Waarom monteer ik een crosslock op het horizontale deel? Om de eenvoudige reden dat ik verschillende keren per dag mijn takel verwissel. Ik leg altijd drie takels klaar met drie verschillende dreg maten. Omvang vis, d.w.z. de dikte van de rug, is omvang dreg. Omdat geen vis gelijk is, verwissel ik met de vis ook meestal de takel. Een takel met te kleine dreggen op een te dikke vis, zullen voor de nodige missers zorgen. Een takel met te grote dreggen, op een dunne vis, geeft eveneens problemen. U begrijpt nu meten waar ik altijd mijn dreggen plaats. Nooit in de zijflank van de vis!! In het gunstigste geval hou je bij de aanslag een kop met een graat over en is het visvlees gestript, meestal is het haken en los en bent u uw aasvis kwijt. Dat is niet vreemd, want denk zelf maar even mee. Wanneer de dreggen in de zijflank van de vis gestoken worden en de aanvallende snoek zijn kaken om de vis dichtklapt, dan worden de dreggen in het zachte vlees van de aasvis gedrukt. De kans dat u de snoek haakt, is nihil! Vooral aasvis die bevroren is geweest, wordt na het ontdooien boterzacht. Ik gebruik meestal sardines van ongeveer een vijfentwintig centimeter, in combinatie met een takel met twee dreggen. De voorste dreg gaat in de rug, op de plaats van de rugvin, de tweede dreg gaat in de staartwortel. Deze dreg is voor de grote snoekbaars. Snoekbaars pakt de aasvis van achteren, snoek van onderen naar boven en dwars in de bek, voor hem is de voorste dreg bedoeld onder de rugvin. Op deze wijze heb ik zelden een misser! Met een crosslock is het verwisselen van een takel een fluitje van een cent. Als de vis echt actief is heb ik meestal al aasvissen klaar liggen met de gemonteerde takel. Inhaken in de crosslock en ik ben weer aan het vissen! Ook bij het onthaken is het gemakkelijk als je snel de takel los kunt maken van de hoofdlijn.

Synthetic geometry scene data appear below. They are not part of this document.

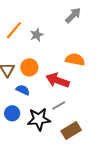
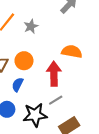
red arrow: (58, 80) -> (54, 74), turned 70
blue semicircle: (23, 90) -> (18, 85), turned -88

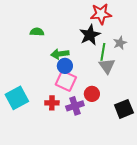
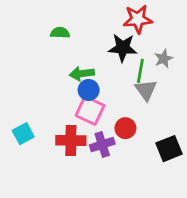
green semicircle: (37, 32) -> (60, 33), moved
black star: (90, 35) -> (123, 48), turned 30
cyan square: (17, 98) -> (23, 134), size x0.7
red cross: (52, 103) -> (71, 140), size x1.5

                                                                                                                       

               
“Ook grote snoekbaars is er uitstekend mee te verleiden”

Adapter en snoekdobber.
Niet alleen mijn takel verwissel ik, maar ook mijn snoekdobber! Ik gebruik het liefst langwerpige sigaarvormige snoekdobbers in combinatie met een adapter. Waarom verwissel ik van dobber? Dat heeft te maken met de waterdiepte, de windsnelheid en eventuele stroming. In ondiep water met weinig wind heb ik aan 15 gram lood genoeg en dus ook aan een snoekdobber die dit gewicht van dragen. Bij harde wind en diep water, gebruik meestal 30 gram lood en dus ook een dobber die dertig gram kan dragen. Om niet iedere keer de hele handel af te moeten breken, gebruik ik een adapter op de lijn, waar ik de dobber inhaak. Zo’n adapter is niets anders dan een hard plastic buisje met een openingsdiameter van een millimeter, zodat de lijn er makkelijk doorkan schuiven. Dit buisje wordt in heet water rond gebogen in een halve cirkel, bijvoorbeeld om een medicijndoosje van een apotheker. Drie centimeter doorsnee is voldoende! Dit buisje van hard p.v.c. gebogen in een halve cirkel is de adapter. Op dit buisje schuif ik een wartel, die ik vastklem met twee stukjes silicone slang, ook de scherpe uiteinden worden afgewerkt met stukjes silicone slang. Bij het inleggen glijdt de slappe lijn door de adapter tot aan het stuitje, zodra de lijn zich spant bij het slepen klemt de lijn zich vast in de adapter. De dobber blijft op zijn plaats en het is nu onmogelijk de aasvis tijdens het slepen omhoog te trekken tot onder de dobber. Zet wel voor het stuitje een kraaltje, want anders kan het stuitje tijdens het slepen in het buisje trekken, daar uitzetten en vast komen te zitten. Er zijn ook snoekdobbers waarbij dit gebogen buisje inwendig in het drijflichaam is gebouwd. Het nadeel van zulke dobbers is dat ze uiteenklappen tijdens een zware dril. Het buisje wil onder de spanning van de dril rechtbuigen, het is door die spanning, dat de dobber uit elkaar klapt. Daarom heb ik liever een losse adapter onder de dobber, met het grote voordeel, dat ik snel mijn dobbers kan verwisselen, terwijl de adapter gewoon op de lijn blijft zitten!

Ik hoop dat ik met deze informatie, u een stapje verder heb geholpen bij het vangen van meer en grotere snoeken met dood aas. Veel succes en vele metervissen toegewenst!